Only one stretch of the data should be retyped: the lines from the line containing "TODAS AS SEÇÕES" through the line containing "спасаться, если будем". Keep pictures out of it.

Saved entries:

>>>

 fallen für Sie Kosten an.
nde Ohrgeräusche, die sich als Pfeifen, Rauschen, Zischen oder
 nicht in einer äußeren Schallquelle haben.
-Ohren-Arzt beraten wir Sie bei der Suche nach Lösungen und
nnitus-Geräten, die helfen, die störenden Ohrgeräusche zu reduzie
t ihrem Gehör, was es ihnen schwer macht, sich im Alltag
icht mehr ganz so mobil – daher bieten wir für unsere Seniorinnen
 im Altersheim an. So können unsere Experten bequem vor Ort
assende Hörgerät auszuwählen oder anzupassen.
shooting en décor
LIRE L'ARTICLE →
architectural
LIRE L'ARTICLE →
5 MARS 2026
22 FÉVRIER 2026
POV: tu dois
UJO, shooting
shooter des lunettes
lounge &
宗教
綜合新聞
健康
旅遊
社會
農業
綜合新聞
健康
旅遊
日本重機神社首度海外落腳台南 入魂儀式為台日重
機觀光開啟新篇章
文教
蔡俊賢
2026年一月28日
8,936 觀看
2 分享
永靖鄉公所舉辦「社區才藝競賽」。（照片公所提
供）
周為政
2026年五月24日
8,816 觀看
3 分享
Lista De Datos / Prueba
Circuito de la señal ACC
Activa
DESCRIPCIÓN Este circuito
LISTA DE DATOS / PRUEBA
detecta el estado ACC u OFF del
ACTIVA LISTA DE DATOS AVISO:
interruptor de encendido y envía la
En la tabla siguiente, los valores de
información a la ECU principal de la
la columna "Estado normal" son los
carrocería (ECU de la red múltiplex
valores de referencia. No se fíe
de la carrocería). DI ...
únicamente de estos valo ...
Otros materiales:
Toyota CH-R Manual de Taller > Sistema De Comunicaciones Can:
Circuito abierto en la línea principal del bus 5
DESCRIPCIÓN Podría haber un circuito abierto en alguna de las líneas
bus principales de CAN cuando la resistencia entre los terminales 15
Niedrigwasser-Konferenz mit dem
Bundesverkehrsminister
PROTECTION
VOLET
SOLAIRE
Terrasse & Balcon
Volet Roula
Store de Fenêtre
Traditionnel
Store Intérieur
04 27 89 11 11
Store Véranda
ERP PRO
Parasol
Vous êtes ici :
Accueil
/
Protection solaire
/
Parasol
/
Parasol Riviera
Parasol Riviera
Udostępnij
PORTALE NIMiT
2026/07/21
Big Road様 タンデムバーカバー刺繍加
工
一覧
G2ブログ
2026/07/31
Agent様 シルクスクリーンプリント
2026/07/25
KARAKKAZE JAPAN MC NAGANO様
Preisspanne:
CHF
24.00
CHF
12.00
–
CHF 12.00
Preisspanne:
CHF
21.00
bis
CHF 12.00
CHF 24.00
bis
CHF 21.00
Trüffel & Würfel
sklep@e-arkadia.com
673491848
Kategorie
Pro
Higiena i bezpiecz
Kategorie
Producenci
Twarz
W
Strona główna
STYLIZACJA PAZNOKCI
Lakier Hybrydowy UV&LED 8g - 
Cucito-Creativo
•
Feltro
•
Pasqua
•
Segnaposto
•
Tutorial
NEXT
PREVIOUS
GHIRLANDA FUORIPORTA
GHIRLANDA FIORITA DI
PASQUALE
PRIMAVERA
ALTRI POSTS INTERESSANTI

<<<
>>>

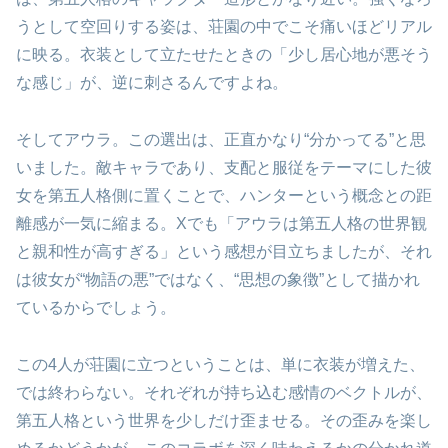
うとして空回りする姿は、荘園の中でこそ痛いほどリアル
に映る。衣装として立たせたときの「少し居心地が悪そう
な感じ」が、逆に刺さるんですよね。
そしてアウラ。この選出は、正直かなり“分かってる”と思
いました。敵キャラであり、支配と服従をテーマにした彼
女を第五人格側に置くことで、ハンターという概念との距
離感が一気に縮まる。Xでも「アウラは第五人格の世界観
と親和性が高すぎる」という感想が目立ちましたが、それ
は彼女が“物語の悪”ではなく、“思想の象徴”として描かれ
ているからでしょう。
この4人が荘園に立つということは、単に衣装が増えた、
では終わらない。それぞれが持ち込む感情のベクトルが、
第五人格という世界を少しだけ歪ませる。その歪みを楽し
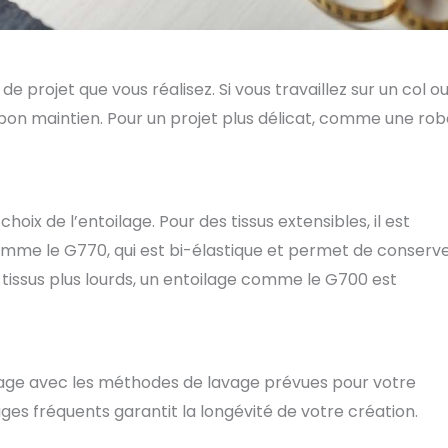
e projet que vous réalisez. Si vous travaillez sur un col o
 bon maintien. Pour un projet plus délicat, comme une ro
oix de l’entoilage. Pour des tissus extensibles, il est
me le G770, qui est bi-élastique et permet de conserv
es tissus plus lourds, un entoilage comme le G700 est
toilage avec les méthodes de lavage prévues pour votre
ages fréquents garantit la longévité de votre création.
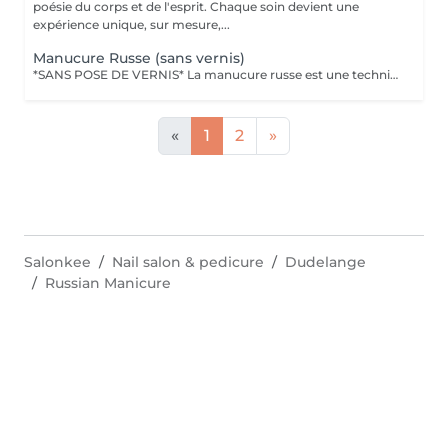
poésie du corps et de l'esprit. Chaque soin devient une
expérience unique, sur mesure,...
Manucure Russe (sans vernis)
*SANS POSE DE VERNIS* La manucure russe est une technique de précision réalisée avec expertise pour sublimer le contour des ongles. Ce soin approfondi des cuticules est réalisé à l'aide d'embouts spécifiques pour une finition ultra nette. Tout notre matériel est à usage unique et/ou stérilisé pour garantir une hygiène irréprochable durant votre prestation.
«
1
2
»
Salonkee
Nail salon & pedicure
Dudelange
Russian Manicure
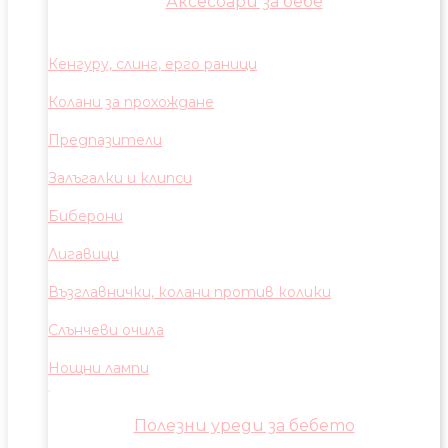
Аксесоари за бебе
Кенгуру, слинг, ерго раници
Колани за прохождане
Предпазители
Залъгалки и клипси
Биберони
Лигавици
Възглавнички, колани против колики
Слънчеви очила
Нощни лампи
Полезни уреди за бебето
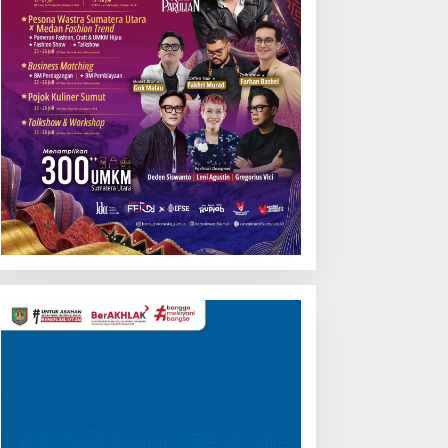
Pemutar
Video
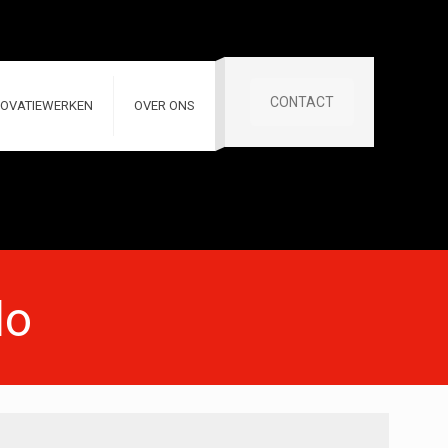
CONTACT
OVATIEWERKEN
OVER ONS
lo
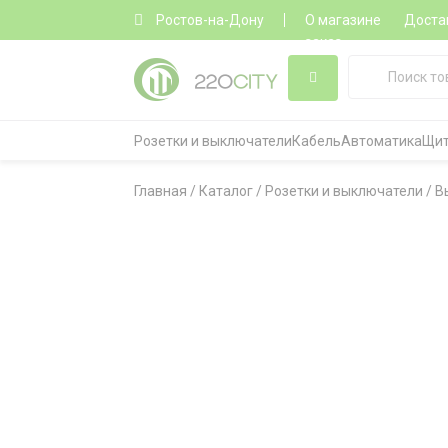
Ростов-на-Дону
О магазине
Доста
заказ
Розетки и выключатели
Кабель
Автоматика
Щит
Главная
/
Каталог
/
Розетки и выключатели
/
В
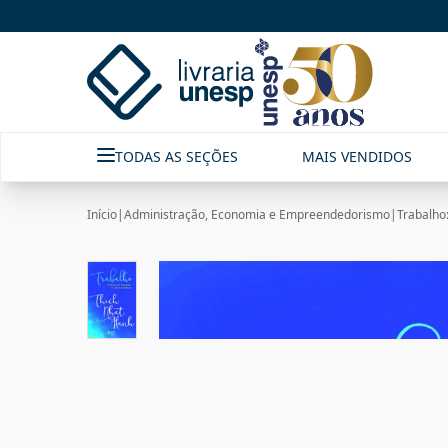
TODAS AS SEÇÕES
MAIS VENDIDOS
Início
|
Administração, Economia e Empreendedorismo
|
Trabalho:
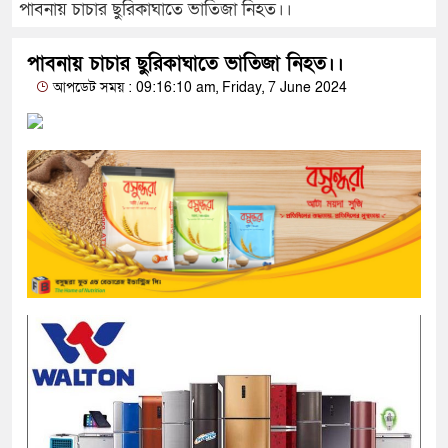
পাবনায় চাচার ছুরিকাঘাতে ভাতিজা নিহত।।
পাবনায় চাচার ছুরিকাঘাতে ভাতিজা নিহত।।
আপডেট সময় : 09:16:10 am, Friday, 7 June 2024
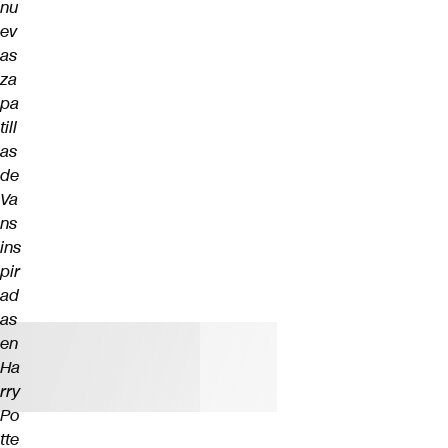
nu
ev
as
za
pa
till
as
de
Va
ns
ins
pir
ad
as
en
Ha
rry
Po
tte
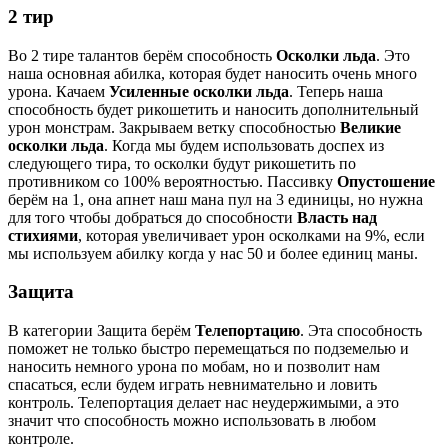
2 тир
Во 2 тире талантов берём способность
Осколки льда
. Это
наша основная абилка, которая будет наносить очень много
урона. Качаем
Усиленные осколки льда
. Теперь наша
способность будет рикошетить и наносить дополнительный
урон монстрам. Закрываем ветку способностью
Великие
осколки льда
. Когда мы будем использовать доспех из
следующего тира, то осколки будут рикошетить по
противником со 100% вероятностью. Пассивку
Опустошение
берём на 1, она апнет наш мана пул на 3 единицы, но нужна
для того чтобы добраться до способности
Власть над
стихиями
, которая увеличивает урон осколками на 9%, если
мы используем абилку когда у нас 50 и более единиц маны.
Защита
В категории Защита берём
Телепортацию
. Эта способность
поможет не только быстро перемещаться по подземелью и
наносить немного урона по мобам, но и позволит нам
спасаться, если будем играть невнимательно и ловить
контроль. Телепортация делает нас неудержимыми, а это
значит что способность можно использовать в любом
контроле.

<<<

◆ Exercise solution ◆
TODAS AS SEÇÕES
MAIS VENDIDOS
Início
|
Administração, Economia e Empreendedorismo
|
Trabalho:
পাবনায় চাচার ছুরিকাঘাতে ভাতিজা নিহত।।
পাবনায় চাচার ছুরিকাঘাতে ভাতিজা নিহত।।
আপডেট সময় : 09:16:10 am, Friday, 7 June 2024
nu
ev
as
za
pa
till
as
de
Va
ns
ins
pir
ad
as
en
Ha
rry
Po
tte
2 тир
Во 2 тире талантов берём способность
Осколки льда
. Это
наша основная абилка, которая будет наносить очень много
урона. Качаем
Усиленные осколки льда
. Теперь наша
способность будет рикошетить и наносить дополнительный
урон монстрам. Закрываем ветку способностью
Великие
осколки льда
. Когда мы будем использовать доспех из
следующего тира, то осколки будут рикошетить по
противником со 100% вероятностью. Пассивку
Опустошение
берём на 1, она апнет наш мана пул на 3 единицы, но нужна
для того чтобы добраться до способности
Власть над
стихиями
, которая увеличивает урон осколками на 9%, если
мы используем абилку когда у нас 50 и более единиц маны.
Защита
В категории Защита берём
Телепортацию
. Эта способность
поможет не только быстро перемещаться по подземелью и
наносить немного урона по мобам, но и позволит нам
спасаться, если будем играть невнимательно и ловить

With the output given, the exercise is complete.